Army Chaplain adapts to better serve Soldiers
June 30, 2009
FORT BLISS, Texas-- The overall fitness and mission capability of a Soldier cannot be measured without taking into account physical, mental and spiritual health. For more than two centuries, the Army chaplaincy has been tasked with providing religious services to Soldiers during times of peace and war. In continuing with that responsibility, the chaplaincy has expanded to include more than 130 different religious affiliations.
However, the evolution of the chaplaincy is not limited to the inclusion of numerous faiths but in the main role of the chaplain. In many ways, the chaplain has become the ultimate Soldier advocate.
"I think the chaplaincy has become more relevant with multiple deployments," said Sgt. Randy L. Pass, 1st Brigade Combat Team, 1st Armored Division chaplain's assistant.
Accomplishment of the Army mission abroad presents a set of unique challenges for the Soldiers and their families. Pass said many Army marriages end in divorce. He said to counteract these trends, which are typically caused by deployments and financial problems, the chaplaincy makes available financial training, marital counseling and seminars on child rearing.
The chaplaincy is dedicated to remaining proactive in these areas because of the causal links to suicide.
"Lieutenant General (Rick) Lynch, Commander of the III Corps, in a recent conference, lectured that over half of the Army suicides were linked to Soldiers with financial difficulties," said Pass.
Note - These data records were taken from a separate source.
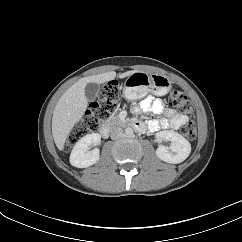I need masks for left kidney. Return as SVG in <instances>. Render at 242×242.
Masks as SVG:
<instances>
[{
  "instance_id": "5707ae66",
  "label": "left kidney",
  "mask_w": 242,
  "mask_h": 242,
  "mask_svg": "<svg viewBox=\"0 0 242 242\" xmlns=\"http://www.w3.org/2000/svg\"><path fill=\"white\" fill-rule=\"evenodd\" d=\"M156 141L161 143L162 141H170L169 147L159 145L156 150V155L159 159L167 163H181L183 162L191 152V145L189 141L184 138L178 132L173 130H164L156 134Z\"/></svg>"
}]
</instances>
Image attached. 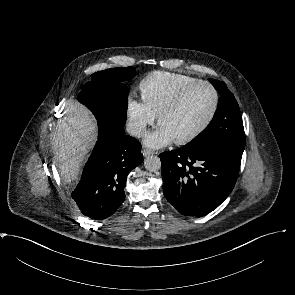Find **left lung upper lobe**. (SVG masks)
<instances>
[{"mask_svg":"<svg viewBox=\"0 0 295 295\" xmlns=\"http://www.w3.org/2000/svg\"><path fill=\"white\" fill-rule=\"evenodd\" d=\"M211 83L221 96L214 117L206 129L183 148L216 146L243 154L245 133L238 103L224 82L211 79Z\"/></svg>","mask_w":295,"mask_h":295,"instance_id":"5c2ea615","label":"left lung upper lobe"}]
</instances>
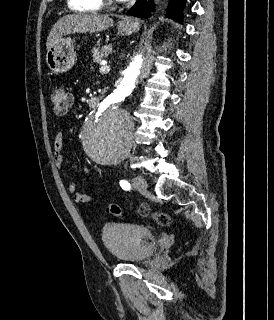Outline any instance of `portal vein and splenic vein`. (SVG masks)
Segmentation results:
<instances>
[{
    "mask_svg": "<svg viewBox=\"0 0 274 320\" xmlns=\"http://www.w3.org/2000/svg\"><path fill=\"white\" fill-rule=\"evenodd\" d=\"M106 68H109V66H107V62H102L100 70H106Z\"/></svg>",
    "mask_w": 274,
    "mask_h": 320,
    "instance_id": "portal-vein-and-splenic-vein-1",
    "label": "portal vein and splenic vein"
}]
</instances>
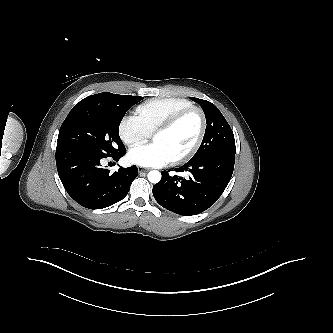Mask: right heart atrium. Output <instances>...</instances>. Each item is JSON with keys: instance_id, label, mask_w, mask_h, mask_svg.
Returning <instances> with one entry per match:
<instances>
[{"instance_id": "right-heart-atrium-1", "label": "right heart atrium", "mask_w": 333, "mask_h": 333, "mask_svg": "<svg viewBox=\"0 0 333 333\" xmlns=\"http://www.w3.org/2000/svg\"><path fill=\"white\" fill-rule=\"evenodd\" d=\"M118 133L124 144L130 148L145 143L151 135L141 119L133 114L125 115L121 119Z\"/></svg>"}]
</instances>
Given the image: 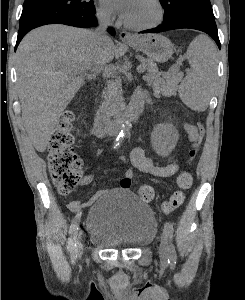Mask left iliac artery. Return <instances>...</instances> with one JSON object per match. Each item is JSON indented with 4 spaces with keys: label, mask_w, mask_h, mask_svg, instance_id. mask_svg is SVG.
<instances>
[{
    "label": "left iliac artery",
    "mask_w": 245,
    "mask_h": 300,
    "mask_svg": "<svg viewBox=\"0 0 245 300\" xmlns=\"http://www.w3.org/2000/svg\"><path fill=\"white\" fill-rule=\"evenodd\" d=\"M164 229H165V231L168 234L169 239H170L168 262L171 265H174L176 263L177 255H176L175 247L173 245V234H174L173 224L170 223V222H165L164 223Z\"/></svg>",
    "instance_id": "obj_1"
}]
</instances>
For some Soldiers, the chaplain removes the stigma of seeking help for personal issues because of the guaranteed confidentiality.
"A conversation with the chaplain allows Soldiers to vent to someone who cares about their issues and is going to either help fix their problem or at least put a dent in it," said Chaplain (Maj.) Henry D. McCain, 1st BCT, 1st AD chaplain.
McCain has more than 27 years of military experience, splitting his time between the Army and the Air Force. He initially enlisted at 17, following in the footsteps of his father and intended to be a field artillery officer. While completing Officer Candidate School in 1994, he was severely injured on a land navigation course. A message, he said, that God had other ideas about the best route for him to help others.
In 2004, McCain deployed to Baghdad, Iraq, with a military police battalion and quickly made a reputation for himself by accompanying Soldiers on patrols. Putting himself in similar situations, even though he did not carry a weapon, allowed the chaplain to better counsel Soldiers and helped build rapport.
"I really wanted to know what my Soldiers were going through, "McCain said.
McCain also performed memorials and hospital tours, visiting wounded Soldiers every two or three days. His time spent deployed, he said, was a ministry of presence: Being present at the right time, at the right place to help Soldiers.
"My biggest priority is that the chaplaincy continues to be an asset to the Army," McCain said.
In order for that to happen, he said, the chaplaincy must continue to take care of highly stressed soldiers, get involved with the families and stay educated in multiple facets and resources to help the greatest variety of people.
There are more than 2,700 Army chaplains, many of whom are currently deployed or mobilized in support of Army operations. McCain is slated for his third deployment later this year.